Let's solve each sequence step by step.
---
1) Sequence: \( -700, -750, -800, -850, -900, \ldots \)
- First term (\( a \)): The first number in the sequence is \( -700 \).
- Common difference (\( d \)): Subtract the first term from the second term:
\[
d = -750 - (-700) = -750 + 700 = -50
\]
Thus, \( a = -700 \) and \( d = -50 \).
---
2) Sequence: \( 9.1, 2.6, -3.9, -10.4, -16.9, \ldots \)
- First term (\( a \)): The first number in the sequence is \( 9.1 \).
- Common difference (\( d \)): Subtract the first term from the second term:
\[
d = 2.6 - 9.1 = -6.5
\]
Thus, \( a = 9.1 \) and \( d = -6.5 \).
---
3) Sequence: \( 27.4, 23.4, 19.4, 15.4, 11.4, \ldots \)
- First term (\( a \)): The first number in the sequence is \( 27.4 \).
- Common difference (\( d \)): Subtract the first term from the second term:
\[
d = 23.4 - 27.4 = -4
\]
Thus, \( a = 27.4 \) and \( d = -4 \).
---
4) Sequence: \( 1, \frac{3}{2}, \frac{1}{2}, 0, \ldots \)
- First term (\( a \)): The first number in the sequence is \( 1 \).
- Common difference (\( d \)): Subtract the first term from the second term:
\[
d = \frac{3}{2} - 1 = \frac{3}{2} - \frac{2}{2} = \frac{1}{2}
\]
Thus, \( a = 1 \) and \( d = \frac{1}{2} \).
---
5) Sequence: \( \frac{2}{5}, \frac{16}{15}, \frac{26}{15}, \frac{12}{5}, \frac{46}{15}, \ldots \)
- First term (\( a \)): The first number in the sequence is \( \frac{2}{5} \).
- Common difference (\( d \)): Subtract the first term from the second term. First, express all terms with a common denominator (15):
\[
\frac{2}{5} = \frac{6}{15}, \quad \frac{16}{15} = \frac{16}{15}, \quad \frac{26}{15} = \frac{26}{15}, \quad \frac{12}{5} = \frac{36}{15}, \quad \frac{46}{15} = \frac{46}{15}
\]
Now, calculate \( d \):
\[
d = \frac{16}{15} - \frac{6}{15} = \frac{10}{15} = \frac{2}{3}
\]
Thus, \( a = \frac{2}{5} \) and \( d = \frac{2}{3} \).
---
6) Sequence: \( 2, 9, 16, 23, 30, \ldots \)

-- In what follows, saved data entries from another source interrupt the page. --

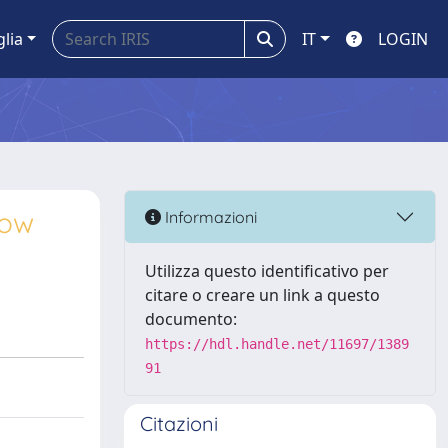
glia
IT
LOGIN
low
Informazioni
Utilizza questo identificativo per
citare o creare un link a questo
documento:
https://hdl.handle.net/11697/1389
91
Citazioni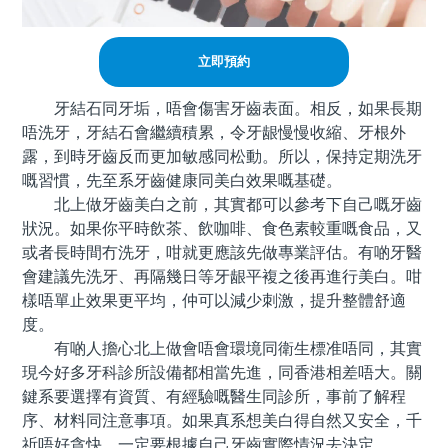
立即預約
牙結石同牙垢，唔會傷害牙齒表面。相反，如果長期
唔洗牙，牙結石會繼續積累，令牙龈慢慢收縮、牙根外
露，到時牙齒反而更加敏感同松動。所以，保持定期洗牙
嘅習慣，先至系牙齒健康同美白效果嘅基礎。
北上做牙齒美白之前，其實都可以參考下自己嘅牙齒
狀況。如果你平時飲茶、飲咖啡、食色素較重嘅食品，又
或者長時間冇洗牙，咁就更應該先做專業評估。有啲牙醫
會建議先洗牙、再隔幾日等牙龈平複之後再進行美白。咁
樣唔單止效果更平均，仲可以減少刺激，提升整體舒適
度。
有啲人擔心北上做會唔會環境同衛生標准唔同，其實
現今好多牙科診所設備都相當先進，同香港相差唔大。關
鍵系要選擇有資質、有經驗嘅醫生同診所，事前了解程
序、材料同注意事項。如果真系想美白得自然又安全，千
祈唔好貪快，一定要根據自己牙齒實際情況去決定。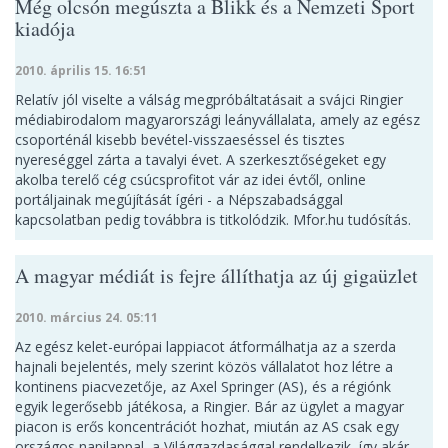
Még olcsón megúszta a Blikk és a Nemzeti Sport
kiadója
2010. április 15. 16:51
Relatív jól viselte a válság megpróbáltatásait a svájci Ringier
médiabirodalom magyarországi leányvállalata, amely az egész
csoporténál kisebb bevétel-visszaeséssel és tisztes
nyereséggel zárta a tavalyi évet. A szerkesztőségeket egy
akolba terelő cég csúcsprofitot vár az idei évtől, online
portáljainak megújítását ígéri - a Népszabadsággal
kapcsolatban pedig továbbra is titkolódzik. Mfor.hu tudósítás.
A magyar médiát is fejre állíthatja az új gigaüzlet
2010. március 24. 05:11
Az egész kelet-európai lappiacot átformálhatja az a szerda
hajnali bejelentés, mely szerint közös vállalatot hoz létre a
kontinens piacvezetője, az Axel Springer (AS), és a régiónk
egyik legerősebb játékosa, a Ringier. Bár az ügylet a magyar
piacon is erős koncentrációt hozhat, miután az AS csak egy
országos napilappal, a Világgazdasággal rendelkezik, így akár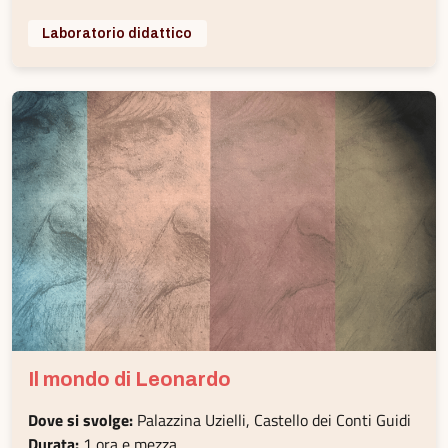
Laboratorio didattico
Il mondo di Leonardo
Dove si svolge:
Palazzina Uzielli, Castello dei Conti Guidi
Durata:
1 ora e mezza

- First term (\( a \)): The first number in the sequence is \( 2 \).
- Common difference (\( d \)): Subtract the first term from the second term:
\[
d = 9 - 2 = 7
\]
Thus, \( a = 2 \) and \( d = 7 \).
---
7) Sequence: \( 18, 9, 0, -9, -18, \ldots \)
- First term (\( a \)): The first number in the sequence is \( 18 \).

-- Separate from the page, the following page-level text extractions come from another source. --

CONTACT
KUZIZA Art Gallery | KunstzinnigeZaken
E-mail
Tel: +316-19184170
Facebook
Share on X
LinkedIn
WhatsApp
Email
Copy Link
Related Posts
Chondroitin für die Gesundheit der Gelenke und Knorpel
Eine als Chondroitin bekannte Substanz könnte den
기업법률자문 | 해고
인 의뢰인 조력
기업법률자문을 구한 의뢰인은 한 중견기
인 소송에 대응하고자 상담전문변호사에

- Common difference (\( d \)): Subtract the first term from the second term:
\[
d = 9 - 18 = -9
\]
Thus, \( a = 18 \) and \( d = -9 \).
---
8) Sequence: \( \frac{1}{3}, \frac{10}{3}, \frac{19}{3}, \frac{28}{3}, \frac{37}{3}, \ldots \)
- First term (\( a \)): The first number in the sequence is \( \frac{1}{3} \).
- Common difference (\( d \)): Subtract the first term from the second term:
\[
d = \frac{10}{3} - \frac{1}{3} = \frac{9}{3} = 3
\]
Thus, \( a = \frac{1}{3} \) and \( d = 3 \).
---
9) Sequence: \( \sqrt{2}, -\sqrt{6}, -\sqrt{18}, -\sqrt{242}, -\sqrt{450}, \ldots \)
- First term (\( a \)): The first number in the sequence is \( \sqrt{2} \).
- Common difference (\( d \)): Simplify the terms and find the difference:
\[
\sqrt{6} = \sqrt{2 \cdot 3} = \sqrt{2} \cdot \sqrt{3}, \quad \sqrt{18} = \sqrt{2 \cdot 9} = \sqrt{2} \cdot 3, \quad \sqrt{242} = \sqrt{2 \cdot 121} = \sqrt{2} \cdot 11, \quad \sqrt{450} = \sqrt{2 \cdot 225} = \sqrt{2} \cdot 15
\]
The sequence can be rewritten as:
\[
\sqrt{2}, -\sqrt{2} \cdot \sqrt{3}, -\sqrt{2} \cdot 3, -\sqrt{2} \cdot 11, -\sqrt{2} \cdot 15, \ldots
\]
The common difference is:
\[
d = -\sqrt{2} \cdot \sqrt{3} - \sqrt{2} = -\sqrt{2} (\sqrt{3} + 1)
\]
Thus, \( a = \sqrt{2} \) and \( d = -\sqrt{2} (\sqrt{3} + 1) \).
---
10) Sequence: \( -33, -48, -63, -78, -93, \ldots \)
- First term (\( a \)): The first number in the sequence is \( -33 \).
- Common difference (\( d \)): Subtract the first term from the second term:
\[
d = -48 - (-33) = -48 + 33 = -15
\]
Thus, \( a = -33 \) and \( d = -15 \).
---
Final Answers:
\[
\boxed{
\begin{array}{ll}
1) & a = -700, \, d = -50 \\
2) & a = 9.1, \, d = -6.5 \\
3) & a = 27.4, \, d = -4 \\
4) & a = 1, \, d = \frac{1}{2} \\
5) & a = \frac{2}{5}, \, d = \frac{2}{3} \\
6) & a = 2, \, d = 7 \\
7) & a = 18, \, d = -9 \\
8) & a = \frac{1}{3}, \, d = 3 \\
9) & a = \sqrt{2}, \, d = -\sqrt{2} (\sqrt{3} + 1) \\
10) & a = -33, \, d = -15 \\
\end{array}
}
\]
Parent Tip: Review the logic above to help your child master the concept of arithmetic sequences and series worksheet.